__WORK REQUIRED__
With pictures left out, retype the lines from the start of the records through the one that contains "California que son".

[Opening RECORDS FOR PROCESSING section]

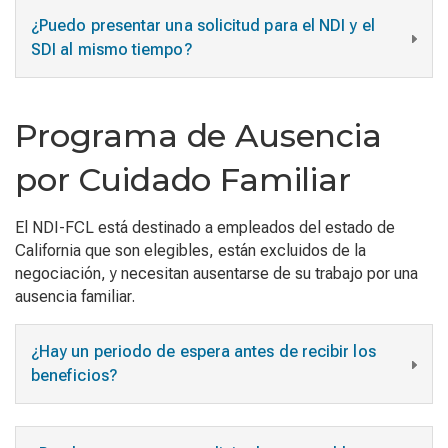
¿Puedo presentar una solicitud para el NDI y el
SDI al mismo tiempo?
Programa de Ausencia
por Cuidado Familiar
El NDI-FCL está destinado a empleados del estado de
California que son elegibles, están excluidos de la
negociación, y necesitan ausentarse de su trabajo por una
ausencia familiar.
¿Hay un periodo de espera antes de recibir los
beneficios?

[Closing RECORDS FOR PROCESSING section]

__PROBLEM SOLUTION__
¿Puedo presentar una solicitud para el NDI y el
SDI al mismo tiempo?
Programa de Ausencia
por Cuidado Familiar
El NDI-FCL está destinado a empleados del estado de
California que son elegibles, están excluidos de la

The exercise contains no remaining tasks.